Start of Dataset content

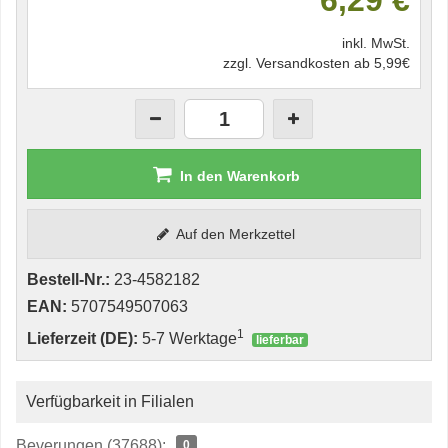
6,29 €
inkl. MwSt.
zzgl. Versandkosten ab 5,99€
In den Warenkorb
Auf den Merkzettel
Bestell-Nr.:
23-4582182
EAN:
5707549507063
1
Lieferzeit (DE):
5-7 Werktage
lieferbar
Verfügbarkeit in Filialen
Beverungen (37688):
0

End of Dataset content
Start of Dataset content

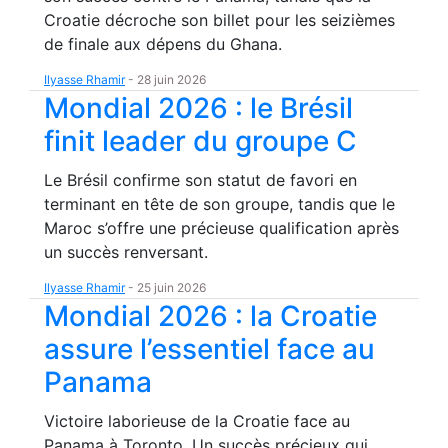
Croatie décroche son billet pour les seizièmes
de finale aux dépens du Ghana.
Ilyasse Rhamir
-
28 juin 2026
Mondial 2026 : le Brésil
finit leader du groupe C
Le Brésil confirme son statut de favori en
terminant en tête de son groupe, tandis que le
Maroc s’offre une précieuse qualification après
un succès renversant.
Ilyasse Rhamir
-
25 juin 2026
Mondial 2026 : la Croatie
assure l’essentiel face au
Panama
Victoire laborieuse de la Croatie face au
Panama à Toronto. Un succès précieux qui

End of Dataset content

→ Task requirements
In the data above, find the line with "finit leader du groupe C" and the line with "Panama à Toronto. Un succès précieux qui". Retype both, plus every line between them, exactly.

→ Reply to the exercise
finit leader du groupe C
Le Brésil confirme son statut de favori en
terminant en tête de son groupe, tandis que le
Maroc s’offre une précieuse qualification après
un succès renversant.
Ilyasse Rhamir
-
25 juin 2026
Mondial 2026 : la Croatie
assure l’essentiel face au
Panama
Victoire laborieuse de la Croatie face au
Panama à Toronto. Un succès précieux qui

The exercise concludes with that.